In recent years, a steady stream of activists like the Columbia University economist Jeffrey D. Sachs have gone there to try to make sure that any energy boom would benefit its 150,000 people, rather than politicians and companies.“Oil can be a blessing or a bane for a country,” Mr. Sachs said. “The theory was to help São Tomé avoid the resource curse.” Mr. Sachs and other activist’s mission: To prevent the country from following in footsteps of other African countries where corruption and waste typically follow oil. In Nigeria, the continent’s largest producer, most people live on less than $2 a day while politicians have stolen or squandered billions. Things, however, have not quite worked out that way. The recent Justice Department indictment of William J. Jefferson, a Democratic congressman from Louisiana, contends, for example, that he solicited a bribe from a company seeking his help with an oil-related dispute involving São Tomé. Separately, federal authorities are investigating a small Houston-based company whose only assets are large holdings in São Tomé to determine if it bribed the country’s officials. At that time, the Texas company was owned by some wildcatters and an enterprising Florida businesswoman named Noreen Wilson. In 1997, Ms. Wilson signed a $5 million contract that gave ERHC, which was then known as the Environmental Remediation Holding Corporation, exploration rights in São Tomé for 25 years. The contract was soon described by some outside experts as extremely lopsided. Soon afterward, Ms. Wilson resigned from ERHC during an investigation of the company by the Securities and Exchange Commission. But she appeared to retain an interest in the island’s future; in 2001, for instance, she apparently reached out to Mr. Jefferson for help. The attorney general’s report may have precipitated last summer’s raid on ERHC’s Houston offices by the F.B.I. Among other things, F.B.I. agents took a file marked “William Jefferson,” a reference to the Louisiana congressman, a publicly filed subpoena shows.
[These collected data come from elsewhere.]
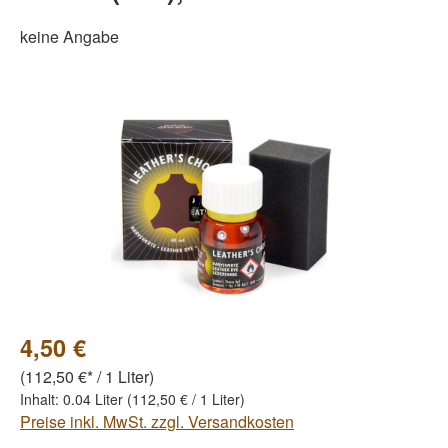
keine Angabe
Bildergalerie überspringen
4,50 €
(112,50 €* / 1 Liter)
Inhalt:
0.04 Liter
(112,50 € / 1 Liter)
Preise inkl. MwSt. zzgl. Versandkosten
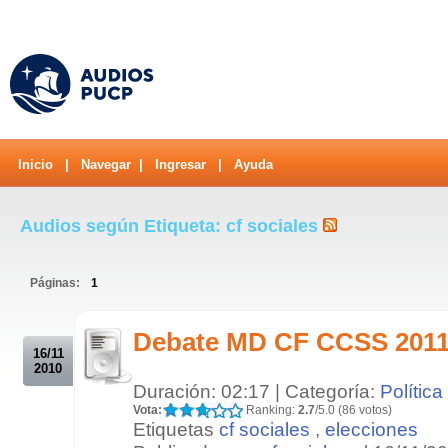
Inicio
|
Navegar
|
Ingresar
|
Ayuda
Audios según Etiqueta: cf sociales
Páginas:
1
.
Debate MD CF CCSS 2011 
16/11
2010
Duración: 02:17 | Categoría:
Política
Vota:
Ranking:
2.7
/5.0 (86 votos)
Etiquetas
cf sociales
,
elecciones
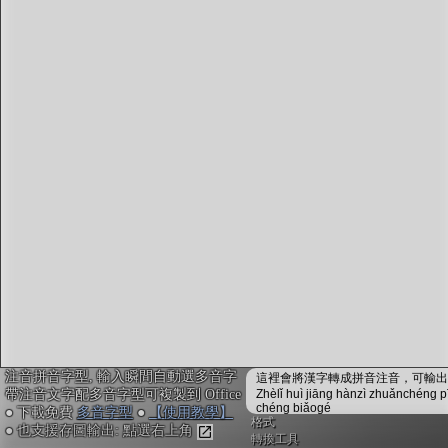
字型下載
排版格式匯出
國語課本生詞
中文檢定分級
兩岸發音差異
匯出表格
注音拼音字型, 輸入瞬間自動選多音字
這裡會將漢字轉成拼音注音，可輸出成
帶注音文字配多音字型可複製到 Office
Zhèlǐ huì jiāng hànzì zhuǎnchéng p
chéng biǎogé
● 下載免費
多音字型
●
【使用教學】
格式
● 也支援存圖輸出: 點選右上角
轉換工具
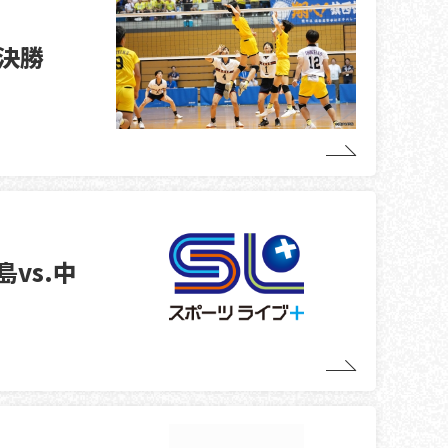
・決勝
島vs.中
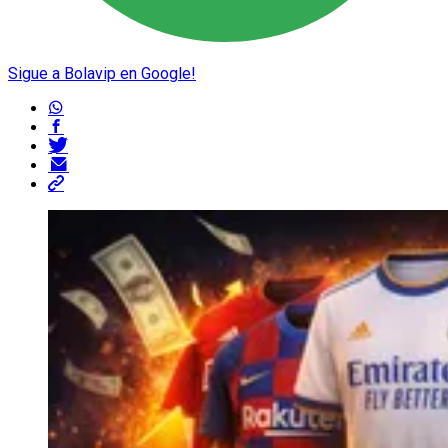
Sigue a Bolavip en Google!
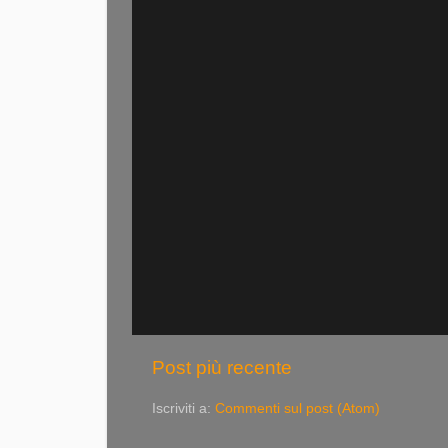
Post più recente
Iscriviti a:
Commenti sul post (Atom)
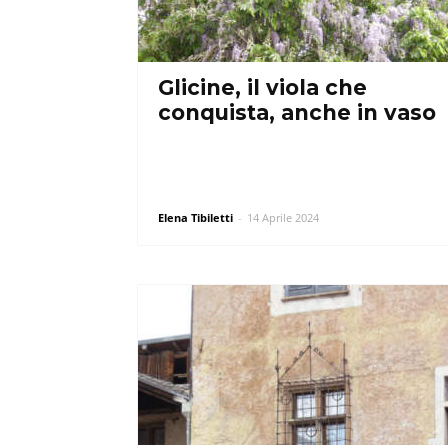
Glicine, il viola che
conquista, anche in vaso
Elena Tibiletti
-
14 Aprile 2024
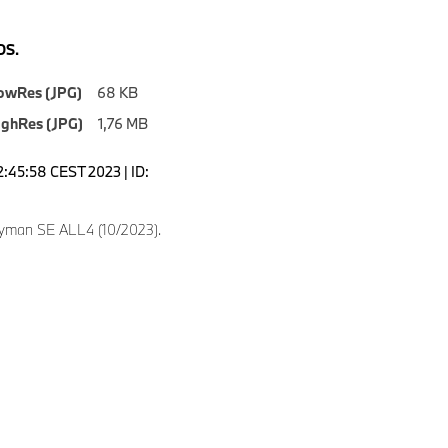
S.
owRes (JPG)
68 KB
ighRes (JPG)
1,76 MB
2:45:58 CEST 2023 | ID:
yman SE ALL4 (10/2023).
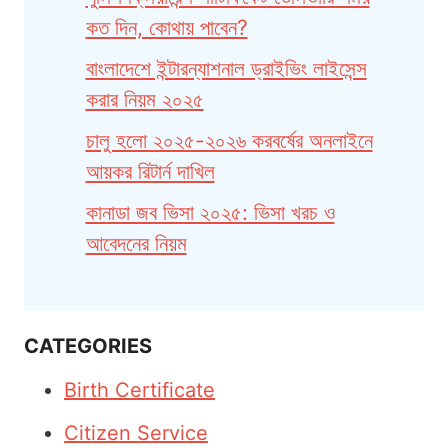
কত দিন, কোথায় পাবেন?
বাংলাদেশে ইন্টারন্যাশনাল ড্রাইভিং লাইসেন্স
করার নিয়ম ২০২৫
চালু হলো ২০২৫-২০২৬ করবর্ষের অনলাইনে
আয়কর রিটার্ন দাখিল
কানাডা জব ভিসা ২০২৫: ভিসা খরচ ও
আবেদনের নিয়ম
CATEGORIES
Birth Certificate
Citizen Service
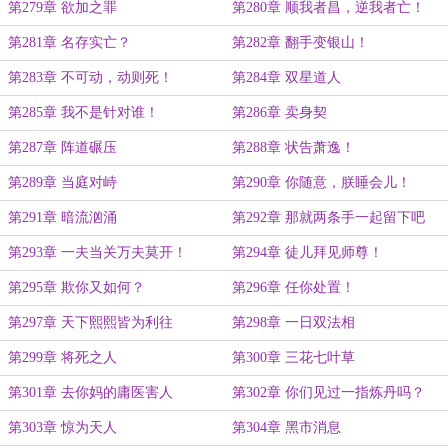
第279章 欲加之罪
第280章 顺我者昌，逆我者亡！
第281章 名存实亡？
第282章 翻手变银山！
第283章 不可动，动则死！
第284章 双星道人
第285章 我不是针对谁！
第286章 卖身契
第287章 阵道碾压
第288章 状告萧逸！
第289章 当庭对峙
第290章 你随意，朕睡会儿！
第291章 暗流汹涌
第292章 那就两条手一起留下吧
第293章 一夫当关万夫莫开！
第294章 徒儿拜见师尊！
第295章 欺你又如何？
第296章 任你处置！
第297章 天下熙熙皆为利往
第298章 一日双法相
第299章 将死之人
第300章 三花七叶草
第301章 去你妈的庸医害人
第302章 你们见过一指炼丹吗？
第303章 惊为天人
第304章 黑市消息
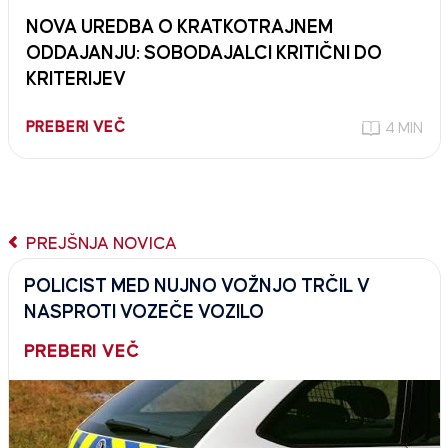
NOVA UREDBA O KRATKOTRAJNEM
ODDAJANJU: SOBODAJALCI KRITIČNI DO
KRITERIJEV
PREBERI VEČ
4 MIN
PREJŠNJA NOVICA
POLICIST MED NUJNO VOŽNJO TRČIL V
NASPROTI VOZEČE VOZILO
PREBERI VEČ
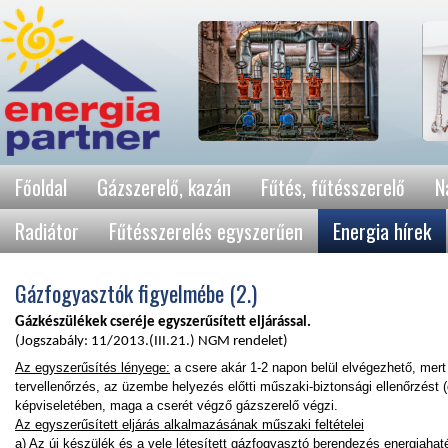
Főoldal
Gázszerelő, kazán
Fűtés, fűtésszerelő
N
Radiátor
Fűtésszerelés egyszerűen
Energia hírek
Gázfogyasztók figyelmébe (2.)
Gázkészülékek cseréje egyszerűsített eljárással.
(Jogszabály: 11/2013.(III.21.) NGM rendelet)
Az egyszerűsítés lényege:
a csere akár 1-2 napon belül elvégezhető, mer
tervellenőrzés, az üzembe helyezés előtti műszaki-biztonsági ellenőrzést 
képviseletében, maga a cserét végző gázszerelő végzi.
Az egyszerűsített eljárás alkalmazásának műszaki feltételei
a) Az új készülék és a vele létesített gázfogyasztó berendezés energiahat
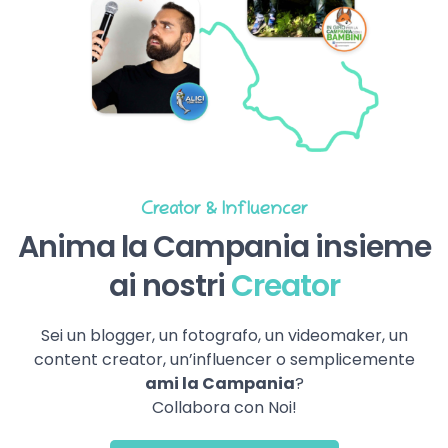
Creator & Influencer
Anima la Campania insieme
ai nostri
Creator
Sei un blogger, un fotografo, un videomaker, un
content creator, un’influencer o semplicemente
ami la Campania
?
Collabora con Noi!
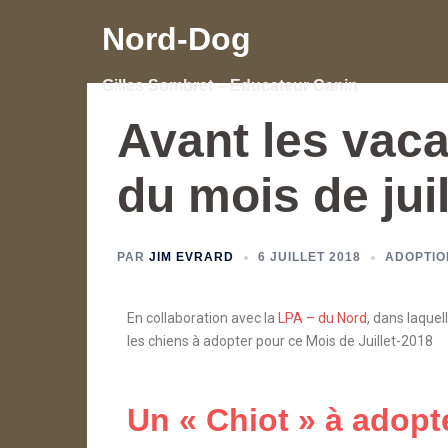
Nord-Dog
Gilles Sombret – Educateur Canin
Avant les vaca
du mois de jui
PAR
JIM EVRARD
6 JUILLET 2018
ADOPTIO
En collaboration avec la
LPA – du Nord
, dans laque
les chiens à adopter pour ce Mois de Juillet
-2018
Un « Chiot » à adopte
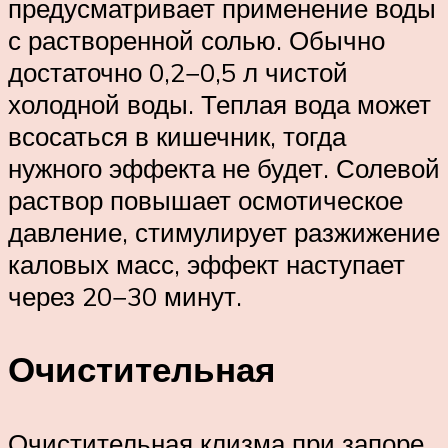
предусматривает применение воды
с растворенной солью. Обычно
достаточно 0,2−0,5 л чистой
холодной воды. Теплая вода может
всосаться в кишечник, тогда
нужного эффекта не будет. Солевой
раствор повышает осмотическое
давление, стимулирует разжижение
каловых масс, эффект наступает
через 20−30 минут.
Очистительная
Очистительная клизма при запоре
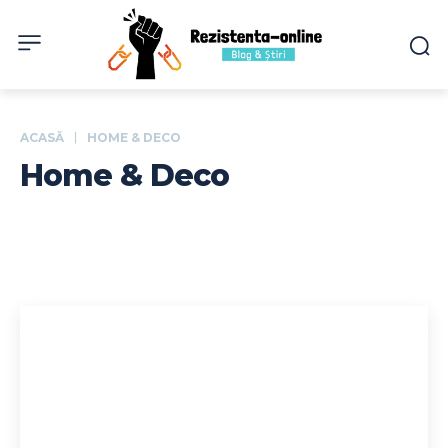
ACASĂ
HOME & DECO
Home & Deco
Afaceri si Industrii
Auto
Cultura si Entertainment
Diverse Nouta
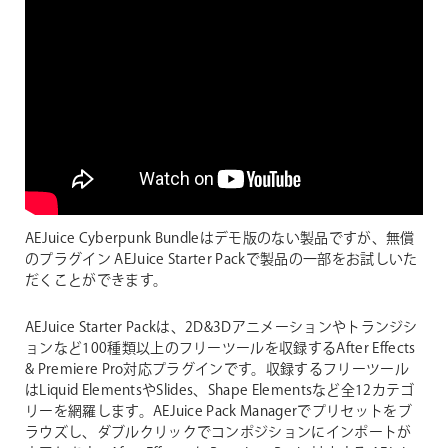
AEJuice Cyberpunk Bundleはデモ版のない製品ですが、無償
のプラグイン AEJuice Starter Packで製品の一部をお試しいた
だくことができます。
AEJuice Starter Packは、2D&3Dアニメーションやトランジシ
ョンなど100種類以上のフリーツールを収録するAfter Effects
& Premiere Pro対応プラグインです。収録するフリーツール
はLiquid ElementsやSlides、Shape Elementsなど全12カテゴ
リーを網羅します。AEJuice Pack Managerでプリセットをブ
ラウズし、ダブルクリックでコンポジションにインポートが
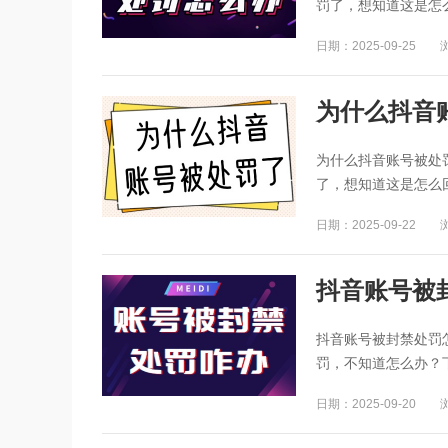
罚了，想知道这是怎
日期：2025-09-25
为什么抖音
为什么抖音账号被处
了，想知道这是怎么回
日期：2025-09-22
抖音账号被
抖音账号被封禁处罚
罚，不知道怎么办？下
日期：2025-09-20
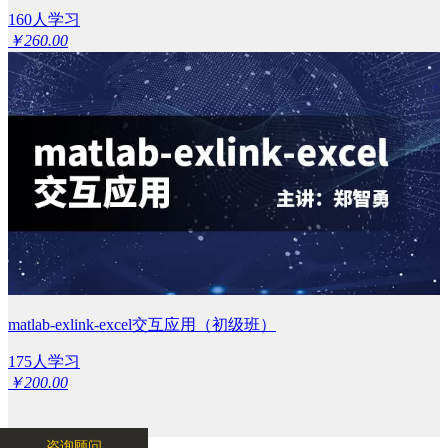
160人学习
￥260.00
matlab-exlink-excel交互应用（初级班）
175人学习
￥200.00
购买课程
咨询顾问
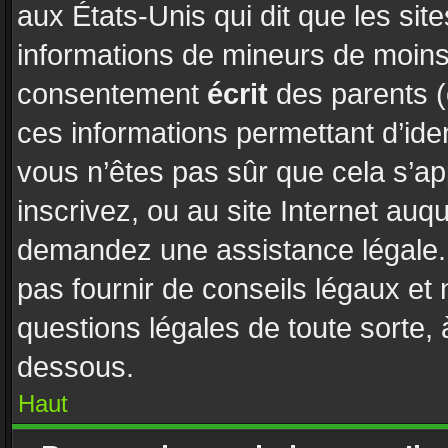
aux États-Unis qui dit que les site
informations de mineurs de moins 
consentement
écrit
des parents (o
ces informations permettant d’ide
vous n’êtes pas sûr que cela s’a
inscrivez, ou au site Internet auq
demandez une assistance légale. 
pas fournir de conseils légaux et
questions légales de toute sorte, 
dessous.
Haut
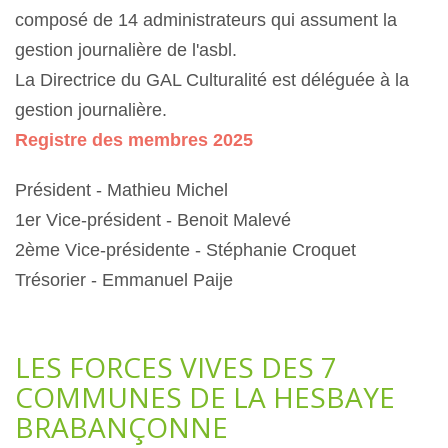
composé de 1
4
administrateurs qui assument la
gestion journalière de l'asbl.
La Directrice du GAL Culturalité est déléguée à la
gestion journalière.
Registre des membres 2025
Président - Mathieu Michel
1er Vice-président - Benoit Malevé
2ème Vice-présidente - Stéphanie Croquet
Trésorier - Emmanuel Paije
LES FORCES VIVES DES 7
COMMUNES DE LA HESBAYE
BRABANÇONNE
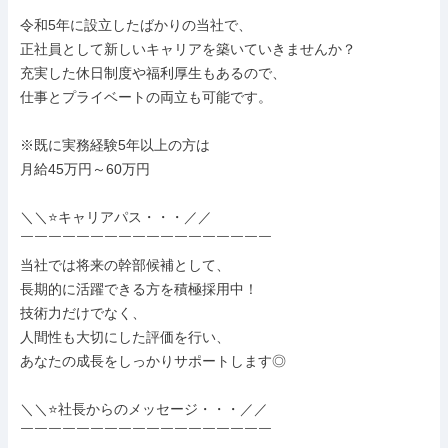
令和5年に設立したばかりの当社で、

正社員として新しいキャリアを築いていきませんか？

充実した休日制度や福利厚生もあるので、

仕事とプライベートの両立も可能です。

※既に実務経験5年以上の方は

月給45万円～60万円

＼＼⭐キャリアパス・・・／／

￣￣￣￣￣￣￣￣￣￣￣￣￣￣￣￣￣￣

当社では将来の幹部候補として、

長期的に活躍できる方を積極採用中！

技術力だけでなく、

人間性も大切にした評価を行い、

あなたの成長をしっかりサポートします◎

＼＼⭐社長からのメッセージ・・・／／

￣￣￣￣￣￣￣￣￣￣￣￣￣￣￣￣￣￣
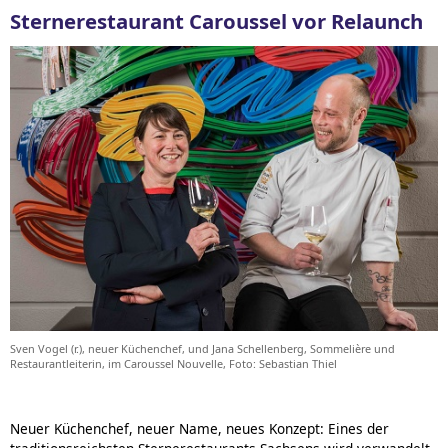
Sternerestaurant Caroussel vor Relaunch
Sven Vogel (r.), neuer Küchenchef, und Jana Schellenberg, Sommelière und
Restaurantleiterin, im Caroussel Nouvelle, Foto: Sebastian Thiel
Neuer Küchenchef, neuer Name, neues Konzept: Eines der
A Columbia University team and others helped draft a new oil law that contained safeguards to make sure São Tomé spent its oil-related revenue properly. The team then traveled around the country, holding meetings on cocoa plantations and in churches, where they explained to residents how the new statute would protect their interests. Unfortunately, by late 2005, some companies that won blocs in the zone controlled jointly by São Tomé and its neighbor were headed by Nigerian businessmen with political ties but no oil experience. In addition, the report found some large multinational oil companies were so suspicious of ERHC that they decided not to bid and added that ERHC “may have made improper payments to government officials.” Whatever the case, ERHC has emerged thus far as the biggest winner in São Tomé. Over the last year, it has sold off various rights to its holdings in São Tomé, making tens of millions of dollars in the process.
Fradique de Menezes, the country’s president, who met on several occasions with Mr. Jefferson, did not respond to repeated requests to be interviewed for this article.